JULY 26, 2018 — The ransomware cyber attack on COSCO Shipping Lines is apparently not confined to the container shipping operator’s North American operations, as it indicated yesterday.
An update issued by COSCO today makes it clear that what it describes as a “network security problem” affects its operations in the Americas as a whole.
In today’s update, COSCO Shipping Lines says:
After the network security problem in the Americas has been detected, to protect the interests of our customers, we have taken proactive measures to isolate internal networks to carry out technical inspections on global scale. With the reliable confirmation from the technical experts that the networks in all other regions are secure, the network applications were recovered at 16:00 (Beijing Time) on 25th July in all the regions except the Americas. As of now, all the business operations have been back to normal in the regions with network recovered.
Meanwhile, we are trying best to investigate and fix the network problem in the Americas, and it is expected that the network applications will be gradually back to normal soon. We have started contingency plans, such as transfer of operations and conducting operation via remote access, to ensure continuous service in the Americas. During the network failure period, there could be delays in service response in the Americas, and we are expecting your kind understanding.

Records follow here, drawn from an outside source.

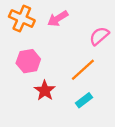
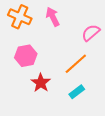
pink arrow: (58, 19) -> (53, 17), turned 96

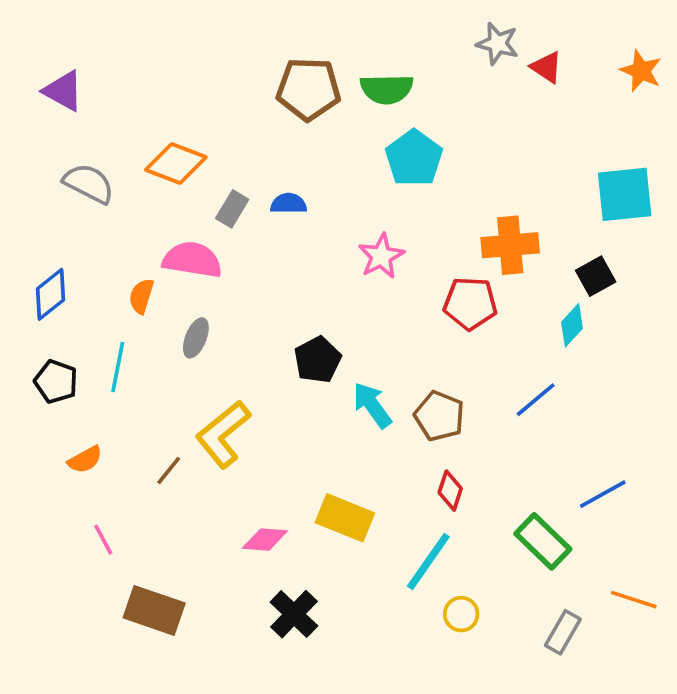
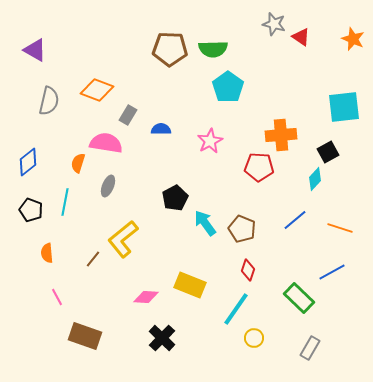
gray semicircle: (89, 183) -> (49, 101), turned 76
blue semicircle: (289, 203) -> (161, 129), moved
orange semicircle: (85, 460) -> (47, 253), turned 114
orange line: (634, 600) -> (340, 228), moved

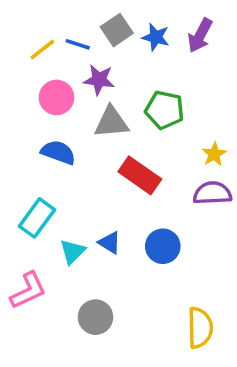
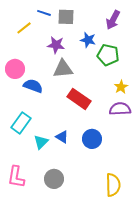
gray square: (117, 30) -> (66, 17), turned 36
blue star: (156, 37) -> (88, 40), moved
blue line: (78, 44) -> (44, 13), moved
pink circle: (56, 97) -> (15, 69), moved
green pentagon: (165, 110) -> (108, 55), moved
pink L-shape: (28, 291) -> (16, 177), moved, turned 125

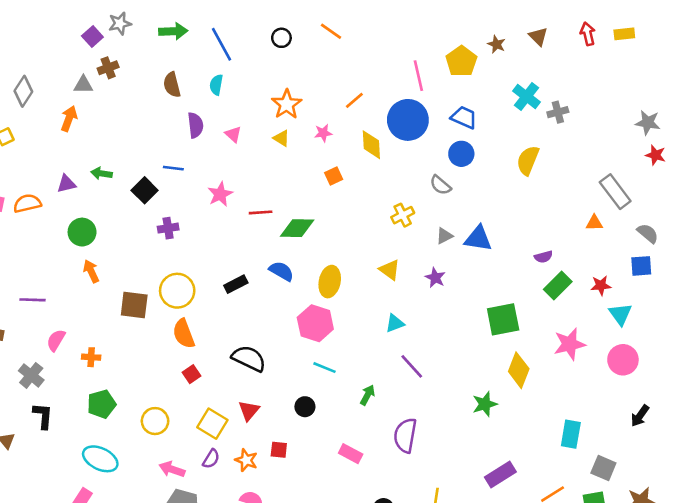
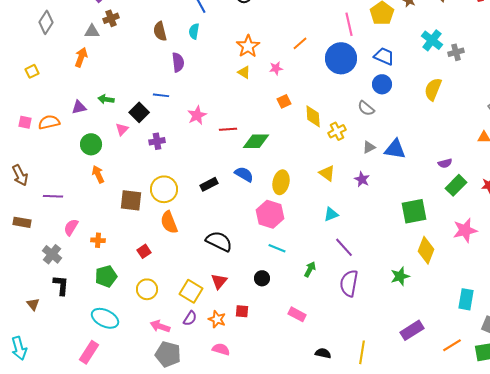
gray diamond: (23, 91) -> (46, 22), moved
pink triangle: (233, 134) -> (122, 129), moved, turned 32
yellow diamond: (371, 145) -> (313, 116), moved
red square: (192, 374) -> (144, 251), moved
purple semicircle: (405, 435) -> (349, 283), moved

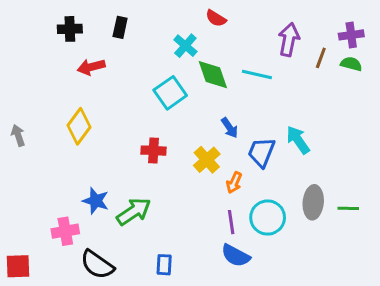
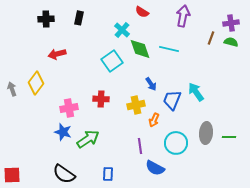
purple arrow: (289, 40) -> (183, 16), moved
red arrow: (91, 67) -> (57, 54), moved
yellow diamond: (79, 126) -> (36, 83), moved
yellow cross: (207, 160) -> (136, 105), turned 30
purple line: (231, 222) -> (140, 146), moved
pink cross: (65, 231) -> (69, 108), moved

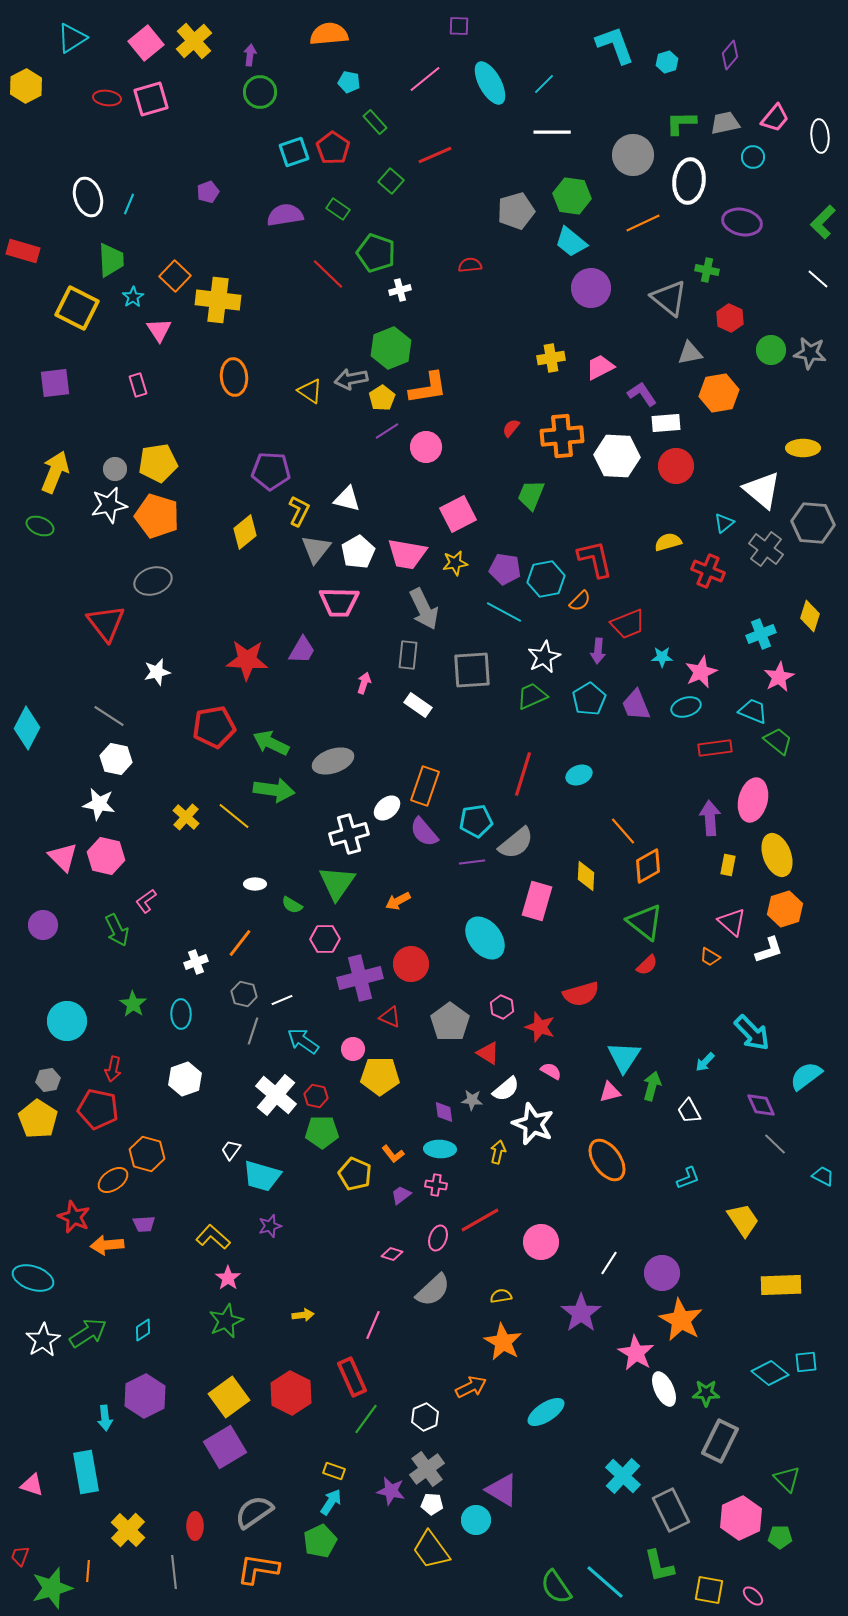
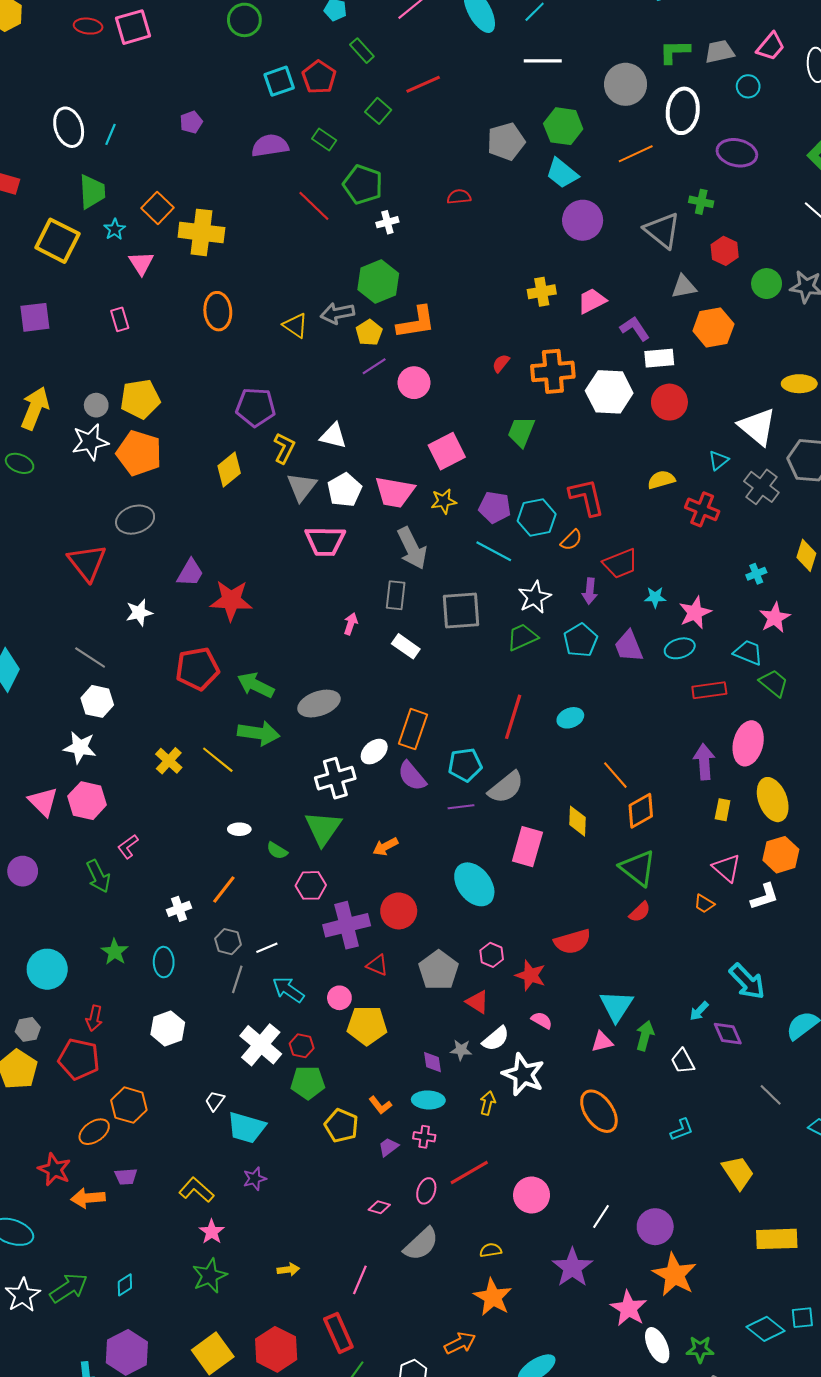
cyan cross: (761, 634) -> (756, 574), size x0.7
purple trapezoid: (302, 650) -> (190, 573), moved
purple diamond: (761, 1105) -> (728, 1034), moved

It is our core value to protect customers’ interests and guarantee network security. Therefore, all the service and communication channels we are now providing are safe and secure. Please rest assured it is safe to keep contact with us via our website, emails, EDI or CargoSmart.
The line also issued an FAQ on the problem that you can download HERE
NAVAL DOME CEO COMMENTS
While COSCO line seems to be trying to soft pedal the extent of its problems, Itai Sela, CEO of Israel based maritime cyber security firm Naval Dome, calls the attack “very worrying indeed.”
“While COSCO shut down its connections as a precautionary measure,” says Sela,” we have to emphasize that ships are not islands, they are not self-contained units. This is a mistaken belief. Shore- and ship-operations are cyber-connected.
“If shore-based and ship-based IT systems are linked, it could open a gateway to the COSCO ships, leaving them highly susceptible to an attack. Vessels do not need to be attacked directly but an attack can arrive via the company’s shore-based IT systems and very easily penetrate the ships’ critical OT systems.
“Although COSCO has been quick to respond to this hack, the virus may have been dormant for some time, so I would not be surprised if other systems – shore- and ship-based systems – have been breached.
“This kind of attack could spread through the entire fleet and its consequences might be devastating, and certainly costly, especially in terms of insurance. We strongly recommend to whoever discovered the attack, to thoroughly verify the breach has been contained and has not infected any ships in the COSCO fleet.
“This cyber attack, like the Maersk attacks last year, will no doubt send shockwaves throughout the industry and encourage board members to take immediate, effective protection. Regulators need to implement workable rules and guidelines to help this vitally important global industry defend itself properly.”